É conhecido que a Magali tem um apetite voraz; a Mônica é forte e destemida; o Cascão tem pavor à água e o Cebolinha só pensa em arquitetar planos para pegar o coelhinho Sansão da “gorduchinha dentuça”. Porém, isso é repetido à exaustão no filme, de todas as formas possíveis! O receio de arriscar ficou notório. Jogaram seguro. As situações são previsíveis e os arcos dos protagonistas restaram pouco desenvolvidos, fazendo com que a película se arraste sem se preocupar com as camadas.
Por outro lado, a turma demonstra uma química formidável captada por momentos que oscilam entre a diversão, a zoação típica da idade, mas sem esquecer o afeto na troca de empatia entre eles. O elenco mirim está afiado e justifica a demora na escolha final por parte da produção. O carisma imprescindível para o quarteto funcionar está presente. Do mesmo modo, gosto da fidelidade na caracterização do universo, desde o figurino até a arquitetura das casas no bairro do Limoeiro. Tudo remete aos gibis e enche os nossos olhos. Ponto para a caprichosa direção de arte.

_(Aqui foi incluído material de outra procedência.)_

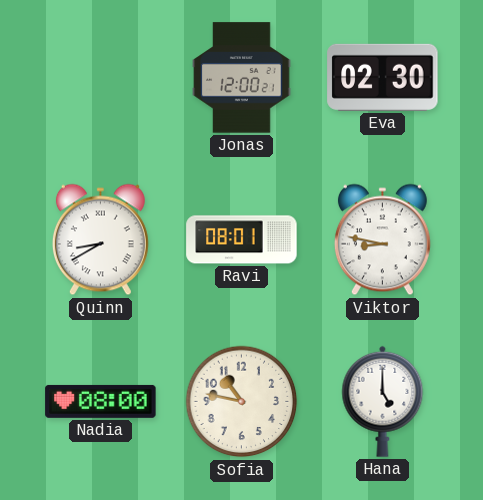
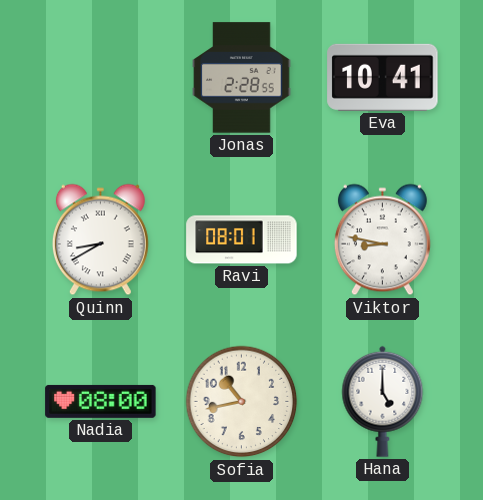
Jonas: 12:00 -> 2:28
Eva: 02:30 -> 10:41
Sofia: 10:47 -> 10:43
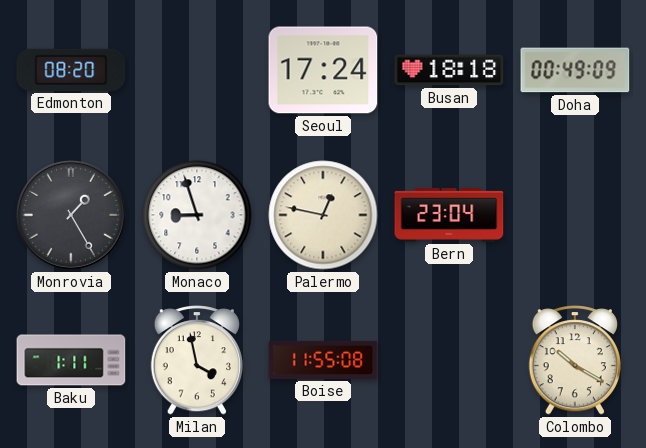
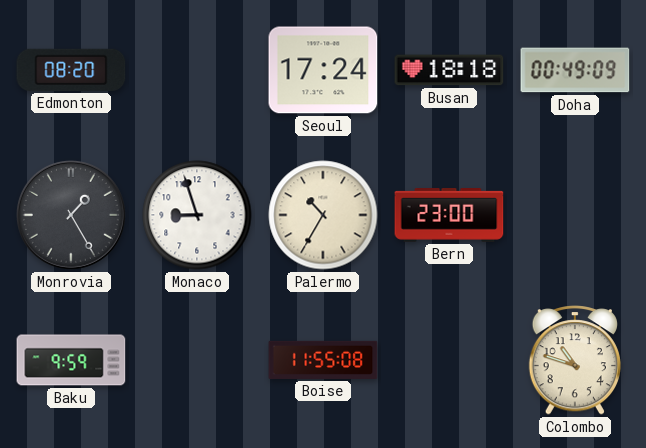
Palermo: 12:47 -> 10:35
Bern: 23:04 -> 23:00
Baku: 1:11 -> 9:59
Milan: 3:58 -> none
Colombo: 10:20 -> 10:48
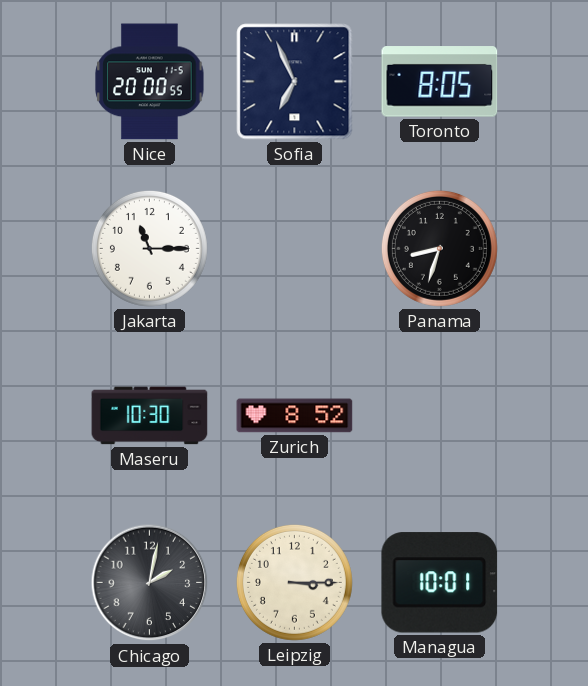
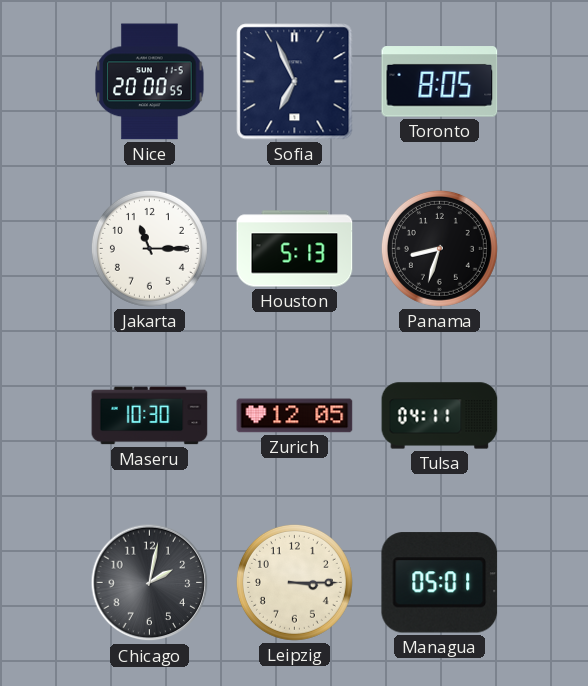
Houston: none -> 5:13
Zurich: 8:52 -> 12:05
Tulsa: none -> 04:11
Managua: 10:01 -> 05:01
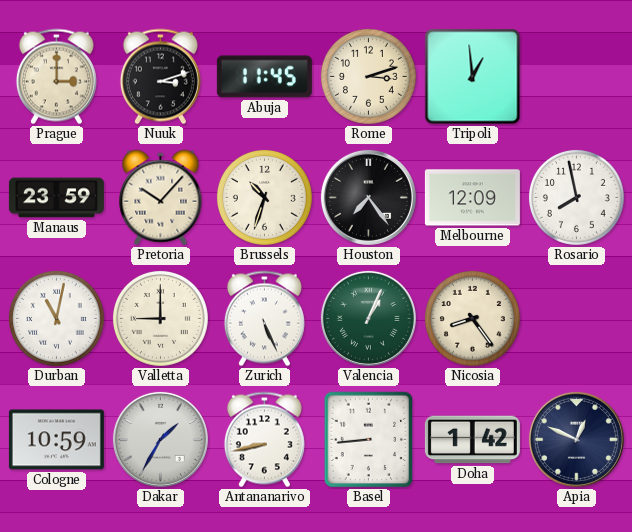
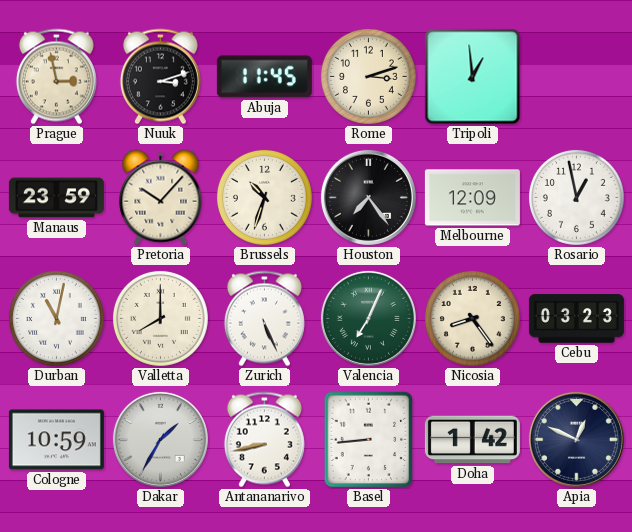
Prague: 3:00 -> 2:58
Rosario: 7:58 -> 12:58
Valletta: 9:00 -> 8:00
Valencia: 1:04 -> 7:04
Cebu: none -> 03:23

Também merece destaque a participação especial de Rodrigo Santoro como o “Louco”. Trazendo uma pitada de fantasia à trama - sempre bem-vinda neste gênero – o personagem brilha ao colocar o Cebolinha pra pensar, repensar e filosofar. Neste ponto, a montagem acerta no dinamismo que falta para o restante do filme. Santoro se move com fluidez através de uma expressão corporal lúdica, condizente com a proposta. O cara recita, brinca e passeia por toda a extensão da telona, aparecendo aqui e ali, no canto, em cima e embaixo. Me senti dentro das páginas das HQ’s neste instante. Pena que ele é pouco explorado e esta sequência é breve. Às vezes, um tantinho de loucura é necessário.
Não menos fantástica, a ensolarada e saturada fotografia é orgânica ao filtrar as cores primárias para inserir o espectador no mundo pré-adolescente - a ingenuidade e a autodescoberta estão numa linha tênue e nós somos testemunhas. Assim, na mesma pegada, a ambientação é captada com maestria quando as ameaças reais e os conflitos internos se contrapõem ao tamanho dos protagonistas frente aos desafios que eles irão encarar. Note os ângulos escolhidos na enorme floresta em proporção às crianças, dando a impressão que eles serão “engolidos” por ela. A utilização de metáforas a favor do Cinema é algo sempre louvável e aqui não deixa de ser diferente.
Deste modo, entre altos e baixos, o resultado é satisfatório e deixa aquele gostinho de “quero mais”. Porém, espero que essa continuação venha mais corajosa, dinâmica e que fuja do lugar comum. E se não for pedir muito, que apareça aquele matutinho lá da Vila Abobrinha, nem que seja de relance.
* Avaliação: 4,0 Pipocas + 4,0 Rapaduras = 8,0.